The reply should contain only the lines from the start of the records through the line with "צריך שיזכיר את", reproduced verbatim and without pictures.

Top of Task input

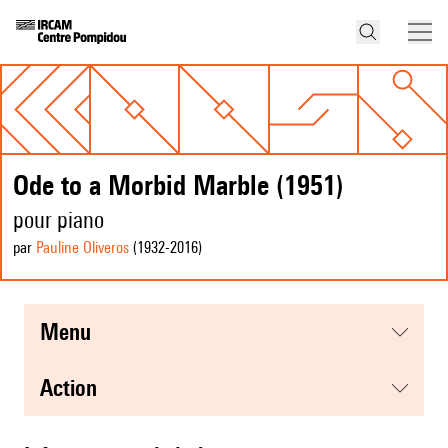
Ode to a Morbid Marble (1951)
pour piano
par
Pauline Oliveros
(1932
-2016
)
menu
action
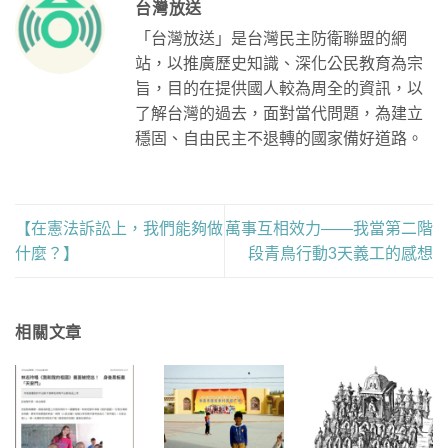
台灣放送
「台灣放送」是台灣民主防衛聯盟的網
站，以推廣歷史知識、深化公民教育為宗
旨，目的在提供國人較為周全的資訊，以
了解台灣的過去，面對當代問題，為建立
穩固、自由民主不退轉的國家備好道路。
【在憲法訴訟上，我們能夠做
萬事互相效力——我當第二階
什麼？】
段青鳥行動3天義工的感想
相關文章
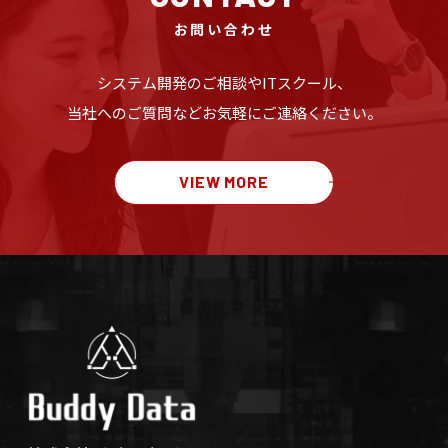
お問い合わせ
システム開発のご相談や
ITスクール、
当社へのご質問など
お気軽にご連絡ください。
VIEW MORE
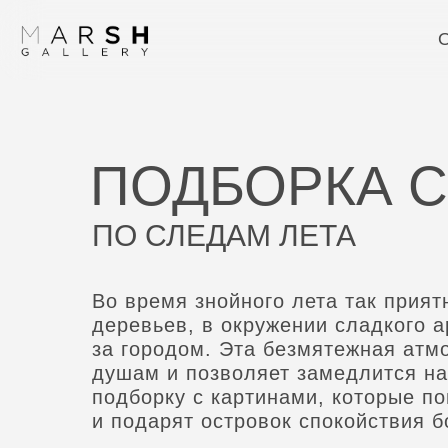
О
ПОДБОРКА 
ПО СЛЕДАМ ЛЕТА
Во время знойного лета так прият
деревьев, в окружении сладкого а
за городом. Эта безмятежная ат
душам и позволяет замедлится на
подборку с картинами, которые по
и подарят островок спокойствия б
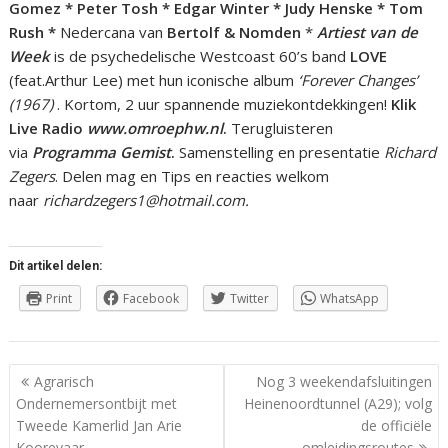
Gomez * Peter Tosh * Edgar Winter * Judy Henske * Tom
Rush *
Nedercana van
Bertolf & Nomden
*
Artiest van de
Week
is de psychedelische Westcoast 60’s band
LOVE
(feat.Arthur Lee) met hun iconische album
‘Forever Changes’
(1967)
. Kortom, 2 uur spannende muziekontdekkingen!
Klik
Live Radio
www.omroephw.nl
.
Terugluisteren
via
Programma Gemist
.
Samenstelling en presentatie
Richard
Zegers
. Delen mag en Tips en reacties welkom
naar
richardzegers1@hotmail.com.
Dit artikel delen:
Print
Facebook
Twitter
WhatsApp
Berichtnavigatie
Agrarisch
Nog 3 weekendafsluitingen
Ondernemersontbijt met
Heinenoordtunnel (A29); volg
Tweede Kamerlid Jan Arie
de officiële
Koorevaar
omleidingsroutes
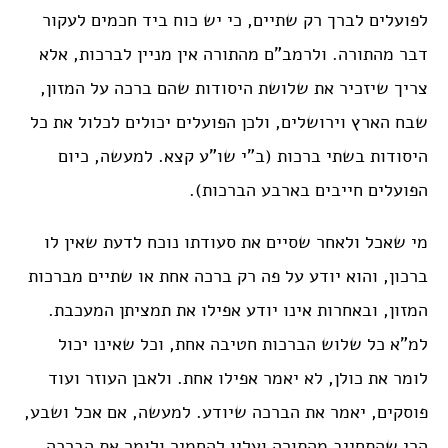
לפועלים לברך רק שתיים, כי יש כוח ביד חכמים לעקור
דבר מהתורה. ולרמב”ם מהתורה אין מניין לברכות, אלא
צריך שיזכיר את שלושת היסודות שהם ברכה על המזון,
שבח הארץ וירושלים, ולכן הפועלים יכולים לכלול את כל
היסודות בשתי ברכות (ב”י שו”ע קצא. למעשה, כיום
הפועלים חייבים בארבע הברכות).
מי שאכל ולאחר שסיים את סעודתו נוכח לדעת שאין לו
ברכון, והוא יודע על פה רק ברכה אחת או שתיים מברכות
המזון, ובאחרות אינו יודע אפילו את תמציתן המעכבת.
למ”א כל שלוש הברכות חטיבה אחת, וכל שאינו יכול
לומר את כולן, לא יאמר אפילו אחת. ולאבן העוזר ועוד
פוסקים, יאמר את הברכה שיודע. למעשה, אם אכל ושבע,
הרי שהתחייב מהתורה ועליו להחמיר ולומר את הברכה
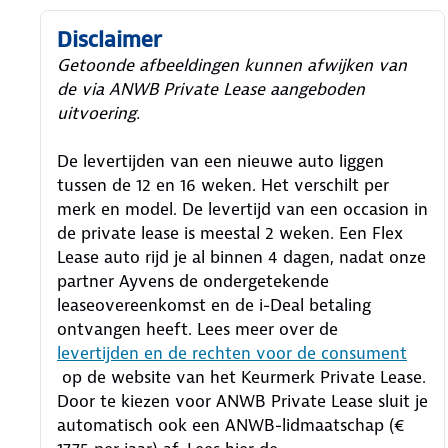
Disclaimer
Getoonde afbeeldingen kunnen afwijken van
de via ANWB Private Lease aangeboden
uitvoering.
De levertijden van een nieuwe auto liggen
tussen de 12 en 16 weken. Het verschilt per
merk en model. De levertijd van een occasion in
de private lease is meestal 2 weken. Een Flex
Lease auto rijd je al binnen 4 dagen, nadat onze
partner Ayvens de ondergetekende
leaseovereenkomst en de i-Deal betaling
ontvangen heeft.
Lees meer over de
levertijden en de rechten voor de consument
op de website van het Keurmerk Private Lease.
Door te kiezen voor ANWB Private Lease sluit je
automatisch ook een ANWB-lidmaatschap (€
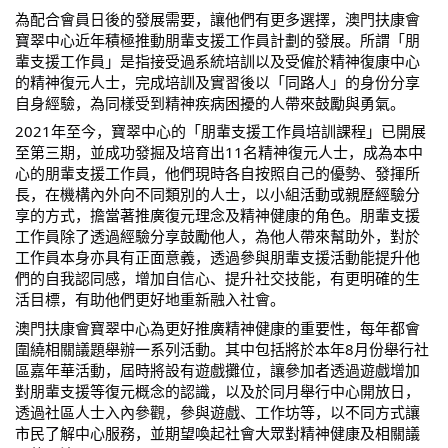
為配合會員日後的發展需要，讓他們有更多選擇，澳門扶康會
寶翠中心近年積極推動朋輩支援工作員計劃的發展。所謂「朋
輩支援工作員」是指接受過系統培訓以及受僱於精神復康中心
的精神復元人士，完成培訓及實習後以「同路人」的身份分享
自身經驗，為同樣受到精神疾病困擾的人帶來鼓勵與勇氣。
2021年至今，寶翠中心的「朋輩支援工作員培訓課程」已開展
至第三期，並成功發掘及培育出11名精神復元人士，成為本中
心的朋輩支援工作員，他們現時各自按照自己的優勢、發揮所
長，在機構內外向不同類別的人士，以小組活動或親歷經驗分
享的方式，擔當著推廣復元理念及精神健康的角色。朋輩支援
工作員除了透過經驗分享鼓勵他人，為他人帶來幫助外，對於
工作員本身亦具有正面意義，透過參與朋輩支援活動能提升他
們的自我認同感，增加自信心、提升社交技能，有更明確的生
活目標，有助他們更好地重新融入社會。
澳門扶康會寶翠中心為更好推廣精神健康的重要性，每年都會
圍繞相關議題舉辦一系列活動。其中包括將於本年8月份舉行社
區嘉年華活動，屆時將設有遊戲攤位，讓參加者透過遊戲增加
對朋輩支援等復元概念的認識，以及於同月舉行中心開放日，
透過社區人士入內參觀，參與遊戲、工作坊等，以不同方式讓
市民了解中心服務，並期望喚起社會大眾對精神健康及相關議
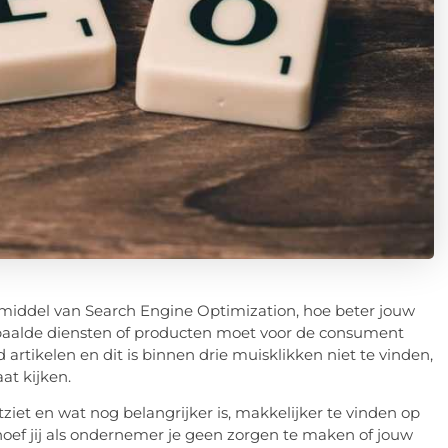
 middel van Search Engine Optimization, hoe beter jouw
epaalde diensten of producten moet voor de consument
artikelen en dit is binnen drie muisklikken niet te vinden,
at kijken.
ziet en wat nog belangrijker is, makkelijker te vinden op
hoef jij als ondernemer je geen zorgen te maken of jouw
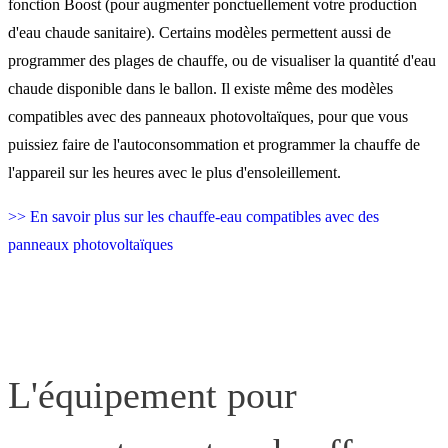
fonction Boost (pour augmenter ponctuellement votre production
d'eau chaude sanitaire). Certains modèles permettent aussi de
programmer des plages de chauffe, ou de visualiser la quantité d'eau
chaude disponible dans le ballon. Il existe même des modèles
compatibles avec des panneaux photovoltaïques, pour que vous
puissiez faire de l'autoconsommation et programmer la chauffe de
l'appareil sur les heures avec le plus d'ensoleillement.
>> En savoir plus sur les chauffe-eau compatibles avec des
panneaux photovoltaïques
L'équipement pour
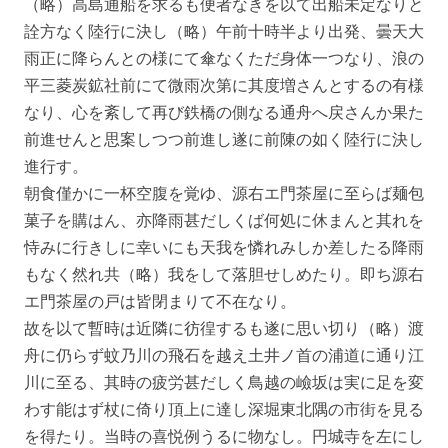
（略）高島通船を求るも便者なきを以て出船未定なりと
詮方なく陸行に決し（略）午前十時半より出発、曇天大
雨正に降らんとの様にて傘なくただ身体一つなり、浪の
平三菱炭鉱社前にて微雨次第に其度増さんとするの有様
なり、心を紊して再び鉄橋の側なる通舟へ戻さんか果た
前進せんと思案しつつ前進し遂に前陳の如く陸行に決し
進行す。
朝食僅かに一杯空腹を覚ゆ、源右エ門茶屋に至らば麺包
菓子を購はん、亦降雨甚だしくば何処に休まんと其れを
恃みに行きしに幸いにも天我を憐れみしか差したる降雨
もなく然れ共（略）我をして落胆せしめたり。即ち源右
エ門茶屋の戸は皆閉まりて不在なり。
故を以て暫時は近隣に彷徨するも遂に思い切り（略）渡
舟に仍らず蚊乃川の飛石を越え土井ノ首の浦道に通り江
川に至る、其時の疲労甚だしく鳥越の嶮坂は実に足を変
わす能はず杖に倚り頂上に達し深堀東北隅の市街を見る
を得たり。当時の喜悦例うるに物なし。円城寺を左にし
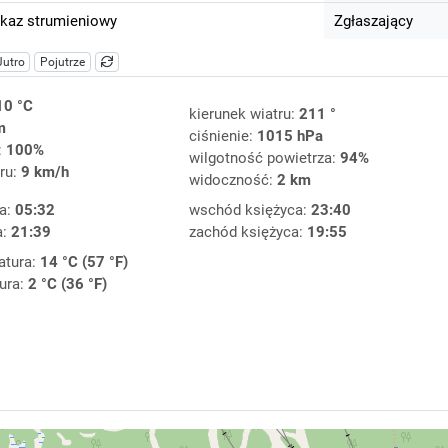
kaz strumieniowy
Zgłaszający
Jutro
Pojutrze
10 °C
kierunek wiatru:
211 °
m
ciśnienie:
1015 hPa
:
100%
wilgotność powietrza:
94%
ru:
9 km/h
widoczność:
2 km
a:
05:32
wschód księżyca:
23:40
a:
21:39
zachód księżyca:
19:55
atura:
14 °C (57 °F)
ura:
2 °C (36 °F)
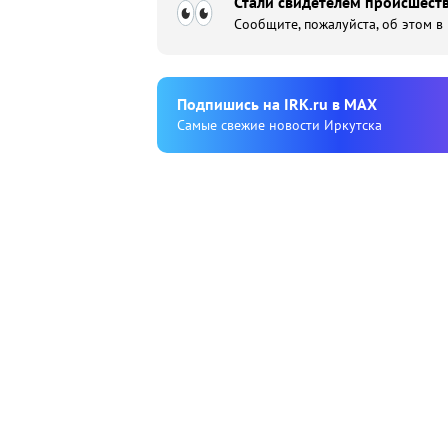
Стали свидетелем происшеств
Сообщите, пожалуйста, об этом в
Подпишиcь на IRK.ru в MAX
Cамые свежие новости Иркутска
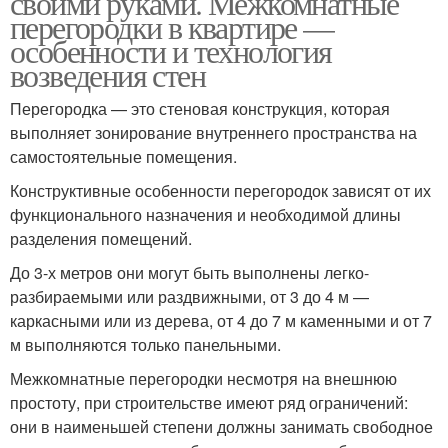
своими руками. Межкомнатные
перегородки в квартире —
особенности и технология
возведения стен
Межкомнатная
Перегородки в частном
перегородка
доме
Перегородка — это стеновая конструкция, которая
выполняет зонирование внутреннего пространства на
самостоятельные помещения.
Конструктивные особенности перегородок зависят от их
функционального назначения и необходимой длины
разделения помещений.
До 3-х метров они могут быть выполнены легко-
разбираемыми или раздвижными, от 3 до 4 м —
каркасными или из дерева, от 4 до 7 м каменными и от 7
м выполняются только панельными.
Межкомнатные перегородки несмотря на внешнюю
простоту, при строительстве имеют ряд ограничений:
они в наименьшей степени должны занимать свободное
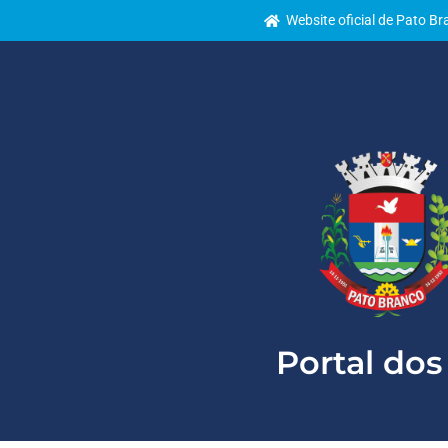
Website oficial de Pato B
Portal dos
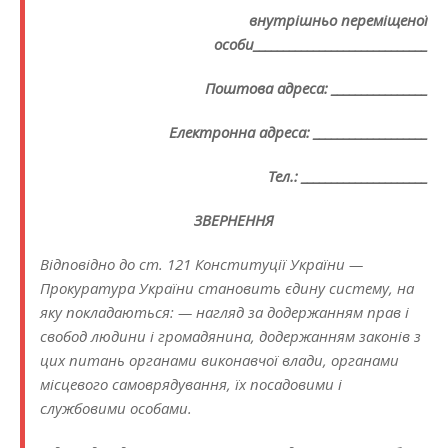
внутрішньо переміщеної
особи_____________________________
Поштова адреса: ________________
Електронна адреса: ___________________
Тел.: _____________________
ЗВЕРНЕННЯ
Відповідно до ст. 121 Конституції України —
Прокуратура України становить єдину систему, на
яку покладаються: — нагляд за додержанням прав і
свобод людини і громадянина, додержанням законів з
цих питань органами виконавчої влади, органами
місцевого самоврядування, їх посадовими і
службовими особами.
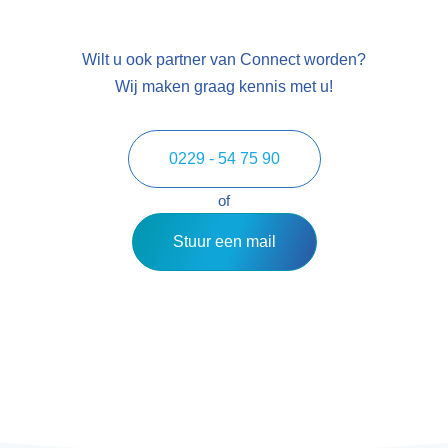
Wilt u ook partner van Connect worden?
Wij maken graag kennis met u!
0229 - 54 75 90
of
Stuur een mail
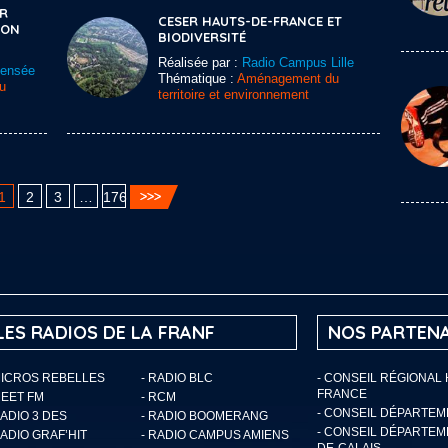
ER
CESER HAUTS-DE-FRANCE ET
ION
BIODIVERSITÉ
Réalisée par :
Radio Campus Lille
Sensée
Thématique :
Aménagement du
u
territoire et environnement
1
2
3
…
176
LES RADIOS DE LA FRANF
NOS PARTENA
MICROS REBELLES
- RADIO BLC
- CONSEIL RÉGIONAL
FRANCE
MEET FM
- RCM
- CONSEIL DÉPARTE
RADIO 3 DES
- RADIO BOOMERANG
- CONSEIL DÉPARTEM
RADIO GRAF’HIT
- RADIO CAMPUS AMIENS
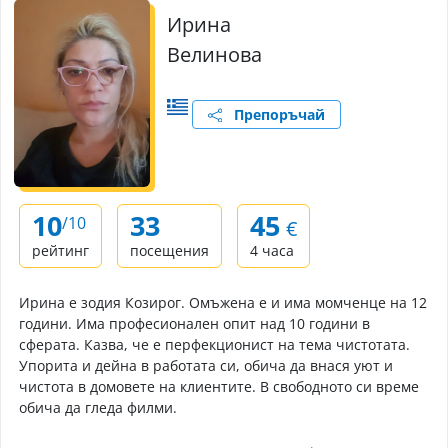
Ирина
Велинова
Препоръчай
10
33
45
/10
€
рейтинг
посещения
4 часа
Ирина е зодия Козирог. Омъжена е и има момченце на 12
години. Има професионален опит над 10 години в
сферата. Казва, че е перфекционист на тема чистотата.
Упорита и дейна в работата си, обича да внася уют и
чистота в домовете на клиентите. В свободното си време
обича да гледа филми.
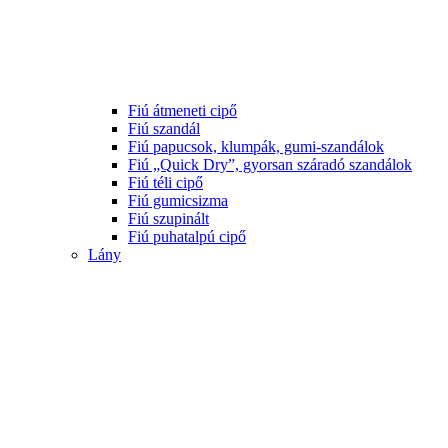
Fiú átmeneti cipő
Fiú szandál
Fiú papucsok, klumpák, gumi-szandálok
Fiú „Quick Dry”, gyorsan száradó szandálok
Fiú téli cipő
Fiú gumicsizma
Fiú szupinált
Fiú puhatalpú cipő
Lány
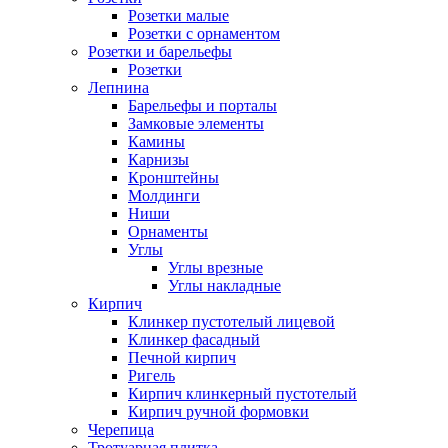
Розетки малые
Розетки с орнаментом
Розетки и барельефы
Розетки
Лепнина
Барельефы и порталы
Замковые элементы
Камины
Карнизы
Кронштейны
Молдинги
Ниши
Орнаменты
Углы
Углы врезные
Углы накладные
Кирпич
Клинкер пустотелый лицевой
Клинкер фасадный
Печной кирпич
Ригель
Кирпич клинкерный пустотелый
Кирпич ручной формовки
Черепица
Тротуарная плитка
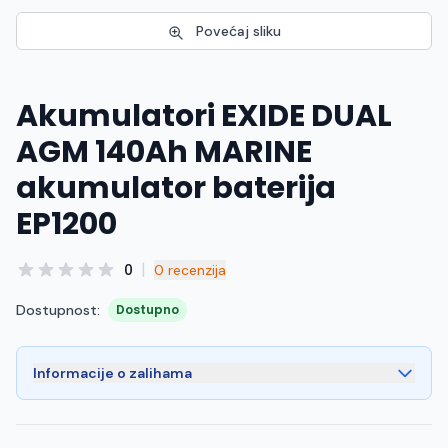
Povećaj sliku
Akumulatori EXIDE DUAL
AGM 140Ah MARINE
akumulator baterija
EP1200
|
0
0 recenzija
Dostupnost:
Dostupno
Informacije o zalihama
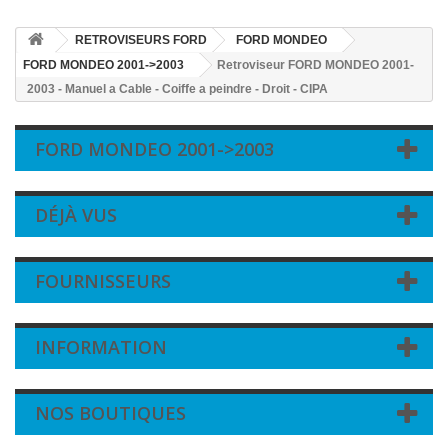
RETROVISEURS FORD
FORD MONDEO
FORD MONDEO 2001->2003
Retroviseur FORD MONDEO 2001-
2003 - Manuel a Cable - Coiffe a peindre - Droit - CIPA
FORD MONDEO 2001->2003
DÉJÀ VUS
FOURNISSEURS
INFORMATION
NOS BOUTIQUES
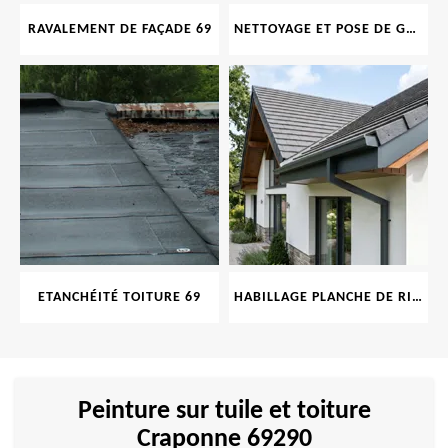
RAVALEMENT DE FAÇADE 69
NETTOYAGE ET POSE DE GOUTTIÈRE 69
ETANCHÉITÉ TOITURE 69
HABILLAGE PLANCHE DE RIVE 69
Peinture sur tuile et toiture
Craponne 69290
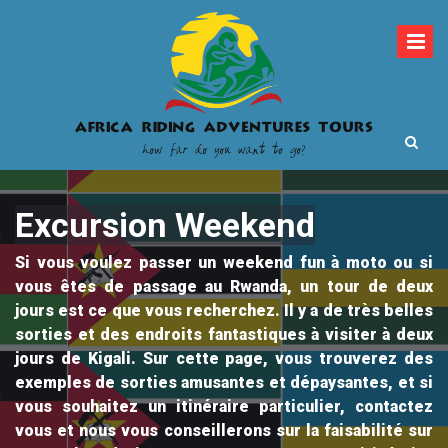
Skip
to
content
How far do you want to go?
Africa Riding
Excursion Weekend
Adventures Tours
Si vous voulez passer un weekend fun à moto ou si
vous êtes de passage au Rwanda, un tour de deux
jours est ce que vous recherchez. Il y a de très belles
sorties et des endroits fantastiques à visiter à deux
jours de Kigali. Sur cette page, vous trouverez des
exemples de sorties amusantes et dépaysantes, et si
vous souhaitez un itinéraire particulier, contactez
vous et nous vous conseillerons sur la faisabilité sur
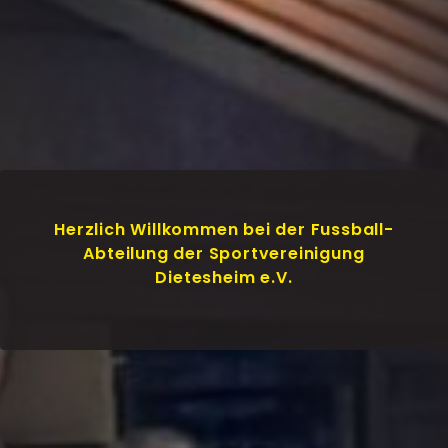
Herzlich Willkommen bei der Fussball-
Abteilung der Sportvereinigung
Dietesheim e.V.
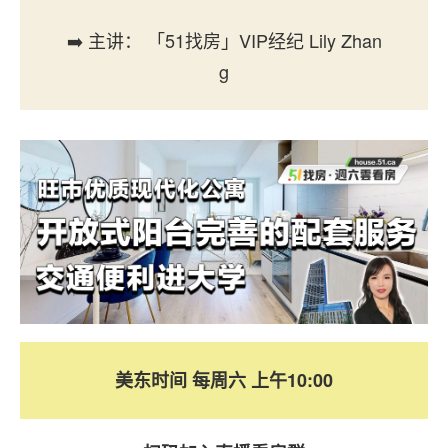
➡️ 主讲： 「51找房」VIP经纪 Lily Zhan
g
美东时间 每周六 上午10:00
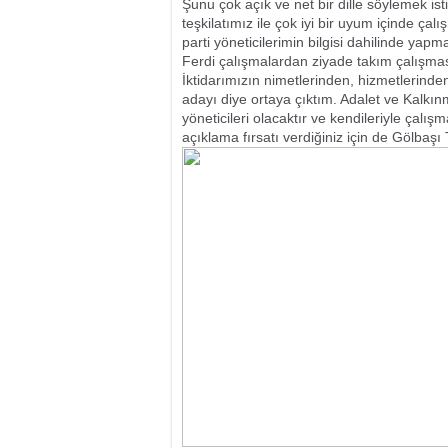
Şunu çok açık ve net bir dille söylemek is
teşkilatımız ile çok iyi bir uyum içinde çalı
parti yöneticilerimin bilgisi dahilinde yap
Ferdi çalışmalardan ziyade takım çalışma
İktidarımızın nimetlerinden, hizmetlerinde
adayı diye ortaya çıktım. Adalet ve Kalkınm
yöneticileri olacaktır ve kendileriyle çal
açıklama fırsatı verdiğiniz için de Gölbaşı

Bottom of Task input

--- Reply ---
Ode to a Morbid Marble (1951)
pour piano
par
Pauline Oliveros
(1932
-2016
)
menu
action
台灣放送
「台灣放送」是台灣民主防衛聯盟的網
站，以推廣歷史知識、深化公民教育為宗
旨，目的在提供國人較為周全的資訊，以
了解台灣的過去，面對當代問題，為建立
穩固、自由民主不退轉的國家備好道路。
【在憲法訴訟上，我們能夠做
萬事互相效力——我當第二階
什麼？】
段青鳥行動3天義工的感想
相關文章
お問い合わせ
システム開発のご相談や
ITスクール、
当社へのご質問など
お気軽にご連絡ください。
VIEW MORE
О
ПОДБОРКА 
ПО СЛЕДАМ ЛЕТА
Во время знойного лета так прият
деревьев, в окружении сладкого а
за городом. Эта безмятежная ат
душам и позволяет замедлится на
подборку с картинами, которые по
и подарят островок спокойствия б
Gomez * Peter Tosh * Edgar Winter * Judy Henske * Tom
Rush *
Nedercana van
Bertolf & Nomden
*
Artiest van de
Week
is de psychedelische Westcoast 60’s band
LOVE
(feat.Arthur Lee) met hun iconische album
‘Forever Changes’
(1967)
. Kortom, 2 uur spannende muziekontdekkingen!
Klik
Live Radio
www.omroephw.nl
.
Terugluisteren
via
Programma Gemist
.
Samenstelling en presentatie
Richard
Zegers
. Delen mag en Tips en reacties welkom
naar
richardzegers1@hotmail.com.
Dit artikel delen:
Print
Facebook
Twitter
WhatsApp
Berichtnavigatie
Agrarisch
Nog 3 weekendafsluitingen
Ondernemersontbijt met
Heinenoordtunnel (A29); volg
Tweede Kamerlid Jan Arie
de officiële
Koorevaar
omleidingsroutes
לפועלים לברך רק שתיים, כי יש כוח ביד חכמים לעקור
דבר מהתורה. ולרמב”ם מהתורה אין מניין לברכות, אלא
צריך שיזכיר את שלושת היסודות שהם ברכה על המזון,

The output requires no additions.